WHAT THE TASK REQUIRES:
For the entries below, state how many lines contain the string "font". Add nothing else.

RECORDS FOR THIS TASK:
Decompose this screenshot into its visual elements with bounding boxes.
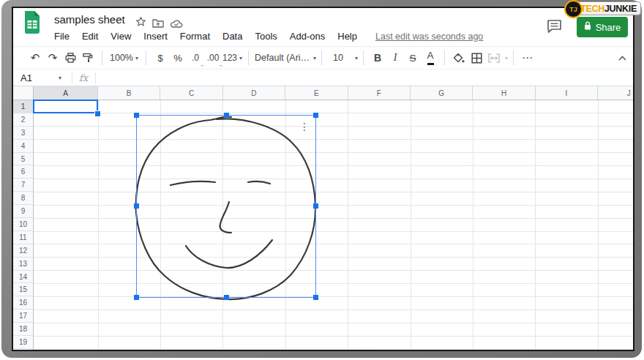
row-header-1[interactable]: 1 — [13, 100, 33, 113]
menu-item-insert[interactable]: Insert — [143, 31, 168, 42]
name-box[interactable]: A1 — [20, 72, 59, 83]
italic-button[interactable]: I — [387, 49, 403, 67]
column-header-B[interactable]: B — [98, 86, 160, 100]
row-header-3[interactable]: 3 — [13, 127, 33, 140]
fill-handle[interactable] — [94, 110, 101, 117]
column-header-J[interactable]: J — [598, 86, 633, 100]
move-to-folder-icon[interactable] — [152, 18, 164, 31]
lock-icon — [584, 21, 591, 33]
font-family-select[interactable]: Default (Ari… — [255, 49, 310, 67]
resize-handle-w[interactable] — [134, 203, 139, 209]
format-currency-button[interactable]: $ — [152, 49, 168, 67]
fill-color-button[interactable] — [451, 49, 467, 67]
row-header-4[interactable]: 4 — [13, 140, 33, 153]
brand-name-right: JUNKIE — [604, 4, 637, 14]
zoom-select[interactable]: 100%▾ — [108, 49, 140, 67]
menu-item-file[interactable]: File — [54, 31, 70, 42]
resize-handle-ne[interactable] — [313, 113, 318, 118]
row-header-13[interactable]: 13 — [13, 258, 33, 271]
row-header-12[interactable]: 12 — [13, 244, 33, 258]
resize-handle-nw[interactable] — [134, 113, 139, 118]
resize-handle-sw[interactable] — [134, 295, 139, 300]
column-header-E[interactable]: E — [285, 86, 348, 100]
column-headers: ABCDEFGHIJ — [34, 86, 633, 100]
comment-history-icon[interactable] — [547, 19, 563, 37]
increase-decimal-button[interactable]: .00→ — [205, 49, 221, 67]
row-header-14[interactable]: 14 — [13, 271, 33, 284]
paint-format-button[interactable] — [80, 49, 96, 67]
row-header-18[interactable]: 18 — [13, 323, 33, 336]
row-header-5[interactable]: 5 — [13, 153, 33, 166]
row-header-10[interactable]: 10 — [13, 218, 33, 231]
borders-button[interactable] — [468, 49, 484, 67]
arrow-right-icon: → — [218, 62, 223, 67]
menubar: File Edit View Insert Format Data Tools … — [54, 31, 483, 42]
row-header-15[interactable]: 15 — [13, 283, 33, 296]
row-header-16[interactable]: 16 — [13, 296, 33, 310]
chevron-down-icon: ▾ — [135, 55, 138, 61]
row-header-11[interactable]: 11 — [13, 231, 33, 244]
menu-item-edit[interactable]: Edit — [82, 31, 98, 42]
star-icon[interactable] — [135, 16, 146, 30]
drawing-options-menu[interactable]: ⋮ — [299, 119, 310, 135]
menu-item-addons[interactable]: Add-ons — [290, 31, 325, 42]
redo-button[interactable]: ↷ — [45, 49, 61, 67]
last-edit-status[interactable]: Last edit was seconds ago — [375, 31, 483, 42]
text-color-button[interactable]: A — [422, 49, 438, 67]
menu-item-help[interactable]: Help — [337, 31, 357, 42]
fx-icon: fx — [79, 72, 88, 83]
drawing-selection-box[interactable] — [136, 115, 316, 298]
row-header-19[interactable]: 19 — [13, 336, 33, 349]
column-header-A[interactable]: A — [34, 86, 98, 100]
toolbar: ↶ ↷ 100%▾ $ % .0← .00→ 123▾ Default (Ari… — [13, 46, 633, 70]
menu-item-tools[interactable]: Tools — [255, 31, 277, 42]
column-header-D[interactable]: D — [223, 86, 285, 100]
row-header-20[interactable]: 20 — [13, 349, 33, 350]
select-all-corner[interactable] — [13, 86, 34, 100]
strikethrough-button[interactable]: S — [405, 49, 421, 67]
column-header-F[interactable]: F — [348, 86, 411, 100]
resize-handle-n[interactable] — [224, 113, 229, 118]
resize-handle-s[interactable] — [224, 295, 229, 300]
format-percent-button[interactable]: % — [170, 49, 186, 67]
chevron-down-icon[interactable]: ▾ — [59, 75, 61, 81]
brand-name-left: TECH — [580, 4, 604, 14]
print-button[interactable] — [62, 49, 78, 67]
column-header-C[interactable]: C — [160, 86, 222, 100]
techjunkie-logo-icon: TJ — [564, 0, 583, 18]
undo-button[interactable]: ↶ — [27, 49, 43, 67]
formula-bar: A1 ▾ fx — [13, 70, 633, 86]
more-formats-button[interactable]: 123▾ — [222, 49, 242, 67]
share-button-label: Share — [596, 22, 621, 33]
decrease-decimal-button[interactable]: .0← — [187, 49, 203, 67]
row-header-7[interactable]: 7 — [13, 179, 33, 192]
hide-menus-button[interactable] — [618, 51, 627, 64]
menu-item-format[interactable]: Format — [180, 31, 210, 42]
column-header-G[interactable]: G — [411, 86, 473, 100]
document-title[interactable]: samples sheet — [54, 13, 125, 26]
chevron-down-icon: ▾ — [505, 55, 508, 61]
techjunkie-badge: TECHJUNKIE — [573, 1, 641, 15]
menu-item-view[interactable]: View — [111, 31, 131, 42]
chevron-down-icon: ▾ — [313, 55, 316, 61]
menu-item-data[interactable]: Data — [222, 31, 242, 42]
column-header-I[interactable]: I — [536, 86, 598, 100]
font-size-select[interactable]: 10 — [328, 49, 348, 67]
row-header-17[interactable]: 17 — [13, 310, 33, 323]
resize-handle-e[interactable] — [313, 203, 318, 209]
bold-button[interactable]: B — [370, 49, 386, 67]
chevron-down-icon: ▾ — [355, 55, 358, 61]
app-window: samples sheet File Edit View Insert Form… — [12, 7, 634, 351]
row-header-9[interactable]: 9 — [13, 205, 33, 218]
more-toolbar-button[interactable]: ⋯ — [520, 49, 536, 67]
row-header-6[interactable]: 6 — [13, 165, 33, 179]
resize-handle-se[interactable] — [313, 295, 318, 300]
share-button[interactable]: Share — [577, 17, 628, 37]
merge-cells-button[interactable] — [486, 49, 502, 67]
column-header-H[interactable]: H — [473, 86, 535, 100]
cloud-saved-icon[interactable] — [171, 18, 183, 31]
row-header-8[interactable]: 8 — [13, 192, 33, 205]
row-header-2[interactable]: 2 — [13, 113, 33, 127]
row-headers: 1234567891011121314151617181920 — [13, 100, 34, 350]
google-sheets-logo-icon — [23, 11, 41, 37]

ANSWER FOR THE TASK:
2